A l'approche de la Pâque orthodoxe, dimanche 19 avril 2020, les médecins et les responsables de la santé qui luttent contre la propagation du coronavirus Covid-19 en Grèce s'opposent à la puissante Eglise orthodoxe. Cette dernière continue de célébrer des messes et surtout de donner la communion aux fidèles avec une cuillère passant de bouche en bouche, en dépit des risques de propagation du coronavirus.
S’adressant aux
journalistes lors d’une discussion sur la pandémie de coronavirus, le métropolite
Syméon de Fthiotida, en Grèce centrale, a déclaré: "Si je savais que le
fidèle précédent était infecté par le coronavirus, je recevrais la Sainte
Communion immédiatement après lui. Souvenez-vous que nous, les prêtres,
ramassons avec la bouche la Sainte Communion si elle tombe par terre".
La communion ne transmettrait pas le virus ?
Le métropolite grec-orthodoxe
a ajouté que "la Sainte Communion n’est pas une multi-vitamine qui fera de
vous un Superman. Le Christ est la Sainte Communion.

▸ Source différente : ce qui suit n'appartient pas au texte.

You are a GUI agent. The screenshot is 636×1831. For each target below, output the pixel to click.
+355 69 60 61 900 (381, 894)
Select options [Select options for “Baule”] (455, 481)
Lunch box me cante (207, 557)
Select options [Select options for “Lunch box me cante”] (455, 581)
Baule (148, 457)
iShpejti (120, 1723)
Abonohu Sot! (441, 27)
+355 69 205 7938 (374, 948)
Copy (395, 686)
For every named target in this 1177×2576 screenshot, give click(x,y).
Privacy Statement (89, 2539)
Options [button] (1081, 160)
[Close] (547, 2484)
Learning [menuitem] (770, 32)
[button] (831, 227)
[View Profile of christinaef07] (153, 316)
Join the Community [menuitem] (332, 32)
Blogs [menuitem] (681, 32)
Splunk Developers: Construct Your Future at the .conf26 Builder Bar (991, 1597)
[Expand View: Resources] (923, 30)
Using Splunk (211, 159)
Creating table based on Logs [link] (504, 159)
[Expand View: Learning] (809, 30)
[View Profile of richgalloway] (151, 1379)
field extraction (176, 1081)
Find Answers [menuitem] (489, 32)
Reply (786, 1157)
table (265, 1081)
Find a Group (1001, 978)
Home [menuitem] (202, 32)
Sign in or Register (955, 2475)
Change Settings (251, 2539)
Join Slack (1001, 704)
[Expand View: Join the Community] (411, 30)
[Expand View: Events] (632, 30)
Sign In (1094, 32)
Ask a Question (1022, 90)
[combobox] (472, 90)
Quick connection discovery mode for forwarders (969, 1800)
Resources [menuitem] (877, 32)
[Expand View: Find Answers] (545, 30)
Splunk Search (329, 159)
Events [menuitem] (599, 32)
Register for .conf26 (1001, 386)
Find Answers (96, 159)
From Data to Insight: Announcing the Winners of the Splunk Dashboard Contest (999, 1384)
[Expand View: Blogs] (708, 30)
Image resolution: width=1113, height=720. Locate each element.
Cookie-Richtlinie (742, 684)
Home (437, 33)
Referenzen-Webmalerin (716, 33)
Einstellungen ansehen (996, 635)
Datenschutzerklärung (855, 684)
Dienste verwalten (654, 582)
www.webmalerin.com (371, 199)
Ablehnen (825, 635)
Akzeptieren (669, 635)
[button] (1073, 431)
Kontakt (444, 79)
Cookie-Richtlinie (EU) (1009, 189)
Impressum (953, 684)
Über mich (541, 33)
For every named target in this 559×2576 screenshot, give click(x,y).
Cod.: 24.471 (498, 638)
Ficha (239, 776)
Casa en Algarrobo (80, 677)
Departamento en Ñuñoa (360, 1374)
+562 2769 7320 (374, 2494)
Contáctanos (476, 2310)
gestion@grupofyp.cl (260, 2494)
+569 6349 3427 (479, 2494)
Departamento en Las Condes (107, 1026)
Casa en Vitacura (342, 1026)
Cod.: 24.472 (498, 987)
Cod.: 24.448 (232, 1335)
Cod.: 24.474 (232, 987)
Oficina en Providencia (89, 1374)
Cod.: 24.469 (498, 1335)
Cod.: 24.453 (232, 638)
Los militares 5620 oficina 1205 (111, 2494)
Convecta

Ce n’est pas quelque chose
de magique qui vous empêchera de tomber malade ou de mourir. Mais cela ne
transmet pas le virus lui-même".
Syméon de Fthiotida prétend
que personne ne peut affirmer qu’un virus ait été une fois transmis lors de la
communion. "Quiconque prétend cela, devrait également le justifier. En
fait, des témoignages et des expériences de la vie de notre Eglise prouvent
exactement le contraire!" Même son de cloche chez le métropolite Ioannis
de Langada, dans le nord de la Grèce: "le vin contient de l'alcool, et que
l'alcool tue le virus..."
Prier dans toutes les églises
Dans une déclaration sur
le coronavirus Covid-19, publiée à l'issue de sa session du 9 mars 2020, le Saint-Synode
permanent de l’Eglise orthodoxe de Grèce a demandé d'intensifier les "prières
au Vainqueur de la corruptibilité et de la mort, le Seigneur Jésus-Christ, afin
qu’Il préserve Son peuple sain et sauf". Les métropolites doivent recommander
aux recteurs des paroisses de célébrer une
prière dans toutes les églises de Grèce, dimanche 15 mars 2020, deuxième du Grand
Carême, pour prévenir l’extension de la maladie.
Le Saint-Synode estime
que "pour les membres de l’Eglise, la participation à la divine
Eucharistie et à la communion, au Calice commun de la Vie, ne peut assurément
devenir la cause de la transmission de la maladie".
Les fidèles invités à communier
Pour les responsables de
l’Eglise orthodoxe, "les fidèles de tous les temps savent que la
participation à la divine Communion, même lors de pandémies, constitue d’une
part une affirmation effective de l’abandon de soi au Dieu vivant, et d’autre
part une manifestation claire de l’amour qui vainc toute crainte humaine
pouvant être justifiée".
Le Saint-Synode relève
que les discussions et opinions entendues ces derniers jours au sujet de toute
cette question, voire même sur l’interdiction éventuelle de la sainte
Eucharistie, partent d’un point de départ différent et ont une approche
différente.
"Tous ceux qui
s’approchent du sacrement 'avec crainte de Dieu, foi et amour' et ce tout à
fait librement, sans aucune contrainte, communient au Corps et au Sang du
Christ, qui devient un 'remède d’immortalité', 'pour la rémission des péchés et
la vie éternelle' (…) Sans condamner qui que ce soit en raison de la crainte et
de l’inquiétude, nous confessons que tous les fidèles, accomplissant le devoir
de l’amour dans la liberté, continueront à fréquenter nos églises et à
communier, ayant la certitude qu’ils communient dans la Vie et l’immortalité".